Detecting disease associated modules and prioritizing active genes based on high throughput data
-
* Corresponding authors: Xiang-Sun Zhang zxs@amt.ac.cn - Luonan Chen chen@eic.osaka-sandai.ac.jp
- Equal contributors
1 Academy of Mathematics and Systems Science, Chinese Academy of Sciences, Beijing, 100190, PR China
2 Key Laboratory of Random Complex Structures and Data Science, Academy of Mathematics and Systems Science, Chinese Academy of Sciences, Beijing, 100190, PR China
3 Key Laboratory of Systems Biology, SIBS-Novo Nordisk Translational Research Centre for Pre-diabetes, Shanghai Institutes for Biological Sciences, Chinese Academy of Sciences, 320 Yue-Yang Road, Shanghai, 200031, PR China
4 Department of Electrical Engineering and Electronics, Osaka Sangyo University, Osaka, 574-8530, Japan
BMC Bioinformatics 2010, 11:26 doi:10.1186/1471-2105-11-26
Published: 13 January 2010Abstract
Background
The accumulation of high-throughput data greatly promotes computational investigation of gene function in the context of complex biological systems. However, a biological function is not simply controlled by an individual gene since genes function in a cooperative manner to achieve biological processes.
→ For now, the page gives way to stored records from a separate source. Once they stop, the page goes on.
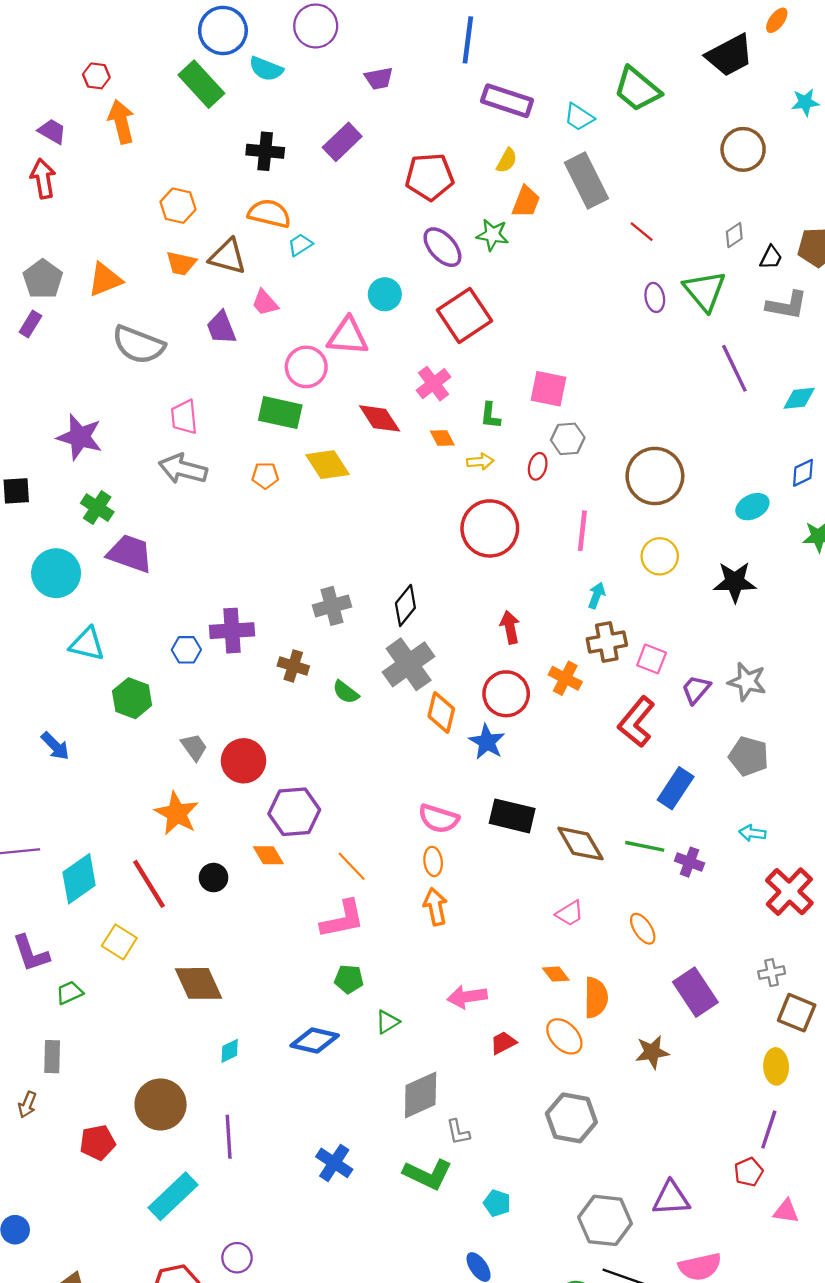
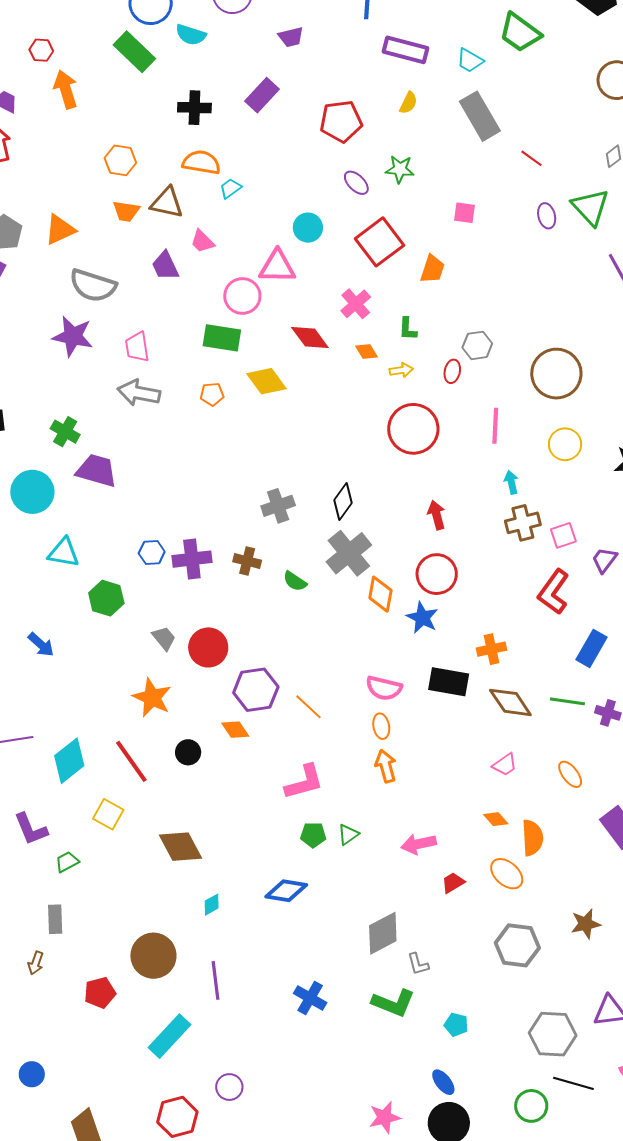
orange trapezoid: (526, 202) -> (433, 269), moved
purple ellipse: (442, 247) -> (356, 183), size x0.7
pink square: (549, 389) -> (464, 213), moved, size x0.7
purple star: (80, 437) -> (73, 336), moved
cyan arrow: (597, 595) -> (511, 482), turned -30
purple cross: (232, 631) -> (192, 559), moved
pink square: (652, 659) -> (563, 535), turned -36
orange cross: (565, 678) -> (491, 649), moved, turned -36
orange line: (352, 866) -> (308, 707), moved
green triangle: (387, 1022) -> (348, 834), moved
brown star: (652, 1052) -> (586, 924), moved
In the study of human diseases, rather than to discover disease related genes, identifying disease associated pathways and modules becomes an essential problem in the field of systems biology.
Results
In this paper, we propose a novel method to detect disease related gene modules or dysfunctional pathways based on global characteristics of interactome coupled with gene expression data. Specifically, we exploit interacting relationships between genes to define a gene's active score function based on the kernel trick, which can represent nonlinear effects of gene cooperativity. Then, modules or pathways are inferred based on the active scores evaluated by the support vector regression in a global and integrative manner. The efficiency and robustness of the proposed method are comprehensively validated by using both simulated and real data with the comparison to existing methods.
Conclusions
By applying the proposed method to two cancer related problems, i.e. breast cancer and prostate cancer, we successfully identified active modules or dysfunctional pathways related to these two types of cancers with literature confirmed evidences. We show that this network-based method is highly efficient and can be applied to a large-scale problem especially for human disease related modules or pathway extraction. Moreover, this method can also be used for prioritizing genes associated with a specific phenotype or disease.